Jaja mengakui, saat ini masih ada kendala dalam aturan KUHAP. Soal persidangan virtual atau e-litigasi, misalnya, belum bisa diterapkan karena terganjal aturan KUHAP. Selain itu, terdakwa juga tidak semuanya didampingi oleh penasihat hukum. Jika digelar persidangan virtual, tidak semuanya paham teknis pelaksanaan persidangan secara konferensi video misalnya. Kendala teknis ini semuanya harus segera dicarikan solusinya. Sebab, KY menilai unsur keselamatan baik dari hakim, pengacara, pihak yang berperkara maupun masyarakat umum harus dijaga.
”Instansi lain sudah diimbau untuk melakukan pembatasan sosial. Dari sisi peradilan ini belum optimal. KY sedang berpikir bagaimana mencari solusinya,” kata Jaja.
Baca juga: MA Perketat Aturan Cegah Covid-19, Sejumlah Sidang Tetap Harus Digelar
Hak keadilan
Sebelumnya, Kepala Hukum dan Biro Humas Mahkamah Agung Abdullah mengatakan, MA tidak bisa mengatur penangguhan persidangan perkara pidana terutama yang masa penahanannya hampir habis karena menyangkut hak keadilan terdakwa. Terdakwa memiliki hak agar perkaranya segera diputus. Selain itu, MA juga menjaga supaya perkara pidana tersebut tidak lepas demi hukum.
”Kalau sidangnya ditunda, status terdakwa di rutan atau di lembaga pemasyarakatan apa? Ditahan atau dibantarkan?” tutur Abdullah.
Menurut Abdullah, dalam memutuskan penangguhan persidangan, khususnya perkara pidana, MA tidak bisa memutuskan sendiri. MA harus berkoordinasi dengan berbagai pihak, terutama Kemenkumham dan kejaksaan. Harus ada inisiatif dari setiap pihak untuk membahas hal tersebut. Sementara itu, dalam situasi darurat Covid-19 ini, pertemuan tersebut belum bisa difasilitasi.

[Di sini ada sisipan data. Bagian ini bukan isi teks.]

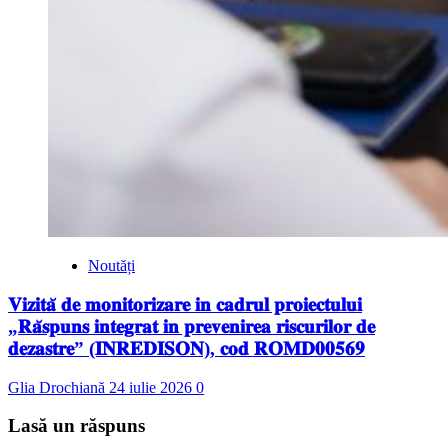
Noutăți
𝐕𝐢𝐳𝐢𝐭𝐚̆ 𝐝𝐞 𝐦𝐨𝐧𝐢𝐭𝐨𝐫𝐢𝐳𝐚𝐫𝐞 𝐢𝐧 𝐜𝐚𝐝𝐫𝐮𝐥 𝐩𝐫𝐨𝐢𝐞𝐜𝐭𝐮𝐥𝐮𝐢
„𝐑𝐚̆𝐬𝐩𝐮𝐧𝐬 𝐢𝐧𝐭𝐞𝐠𝐫𝐚𝐭 𝐢𝐧 𝐩𝐫𝐞𝐯𝐞𝐧𝐢𝐫𝐞𝐚 𝐫𝐢𝐬𝐜𝐮𝐫𝐢𝐥𝐨𝐫 𝐝𝐞
𝐝𝐞𝐳𝐚𝐬𝐭𝐫𝐞” (𝐈𝐍𝐑𝐄𝐃𝐈𝐒𝐎𝐍), 𝐜𝐨𝐝 𝐑𝐎𝐌𝐃𝟎𝟎𝟓𝟔𝟗
Glia Drochiană
24 iulie 2026
0
Lasă un răspuns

Adapun terkait memaksimalkan peralatan modern dalam persidangan, seperti e-court dan e-litigasi, hal itu belum bisa digunakan dalam perkara pidana. Sebab, jika ingin menyidangkan perkara pidana melalui elektronik, Indonesia perlu mengubah dulu aturan Kitab Undang-Undang Hukum Acara Pidana (KUHAP). Hal itu tentu membutuhkan waktu yang lama karena harus dibahas bersama dengan DPR.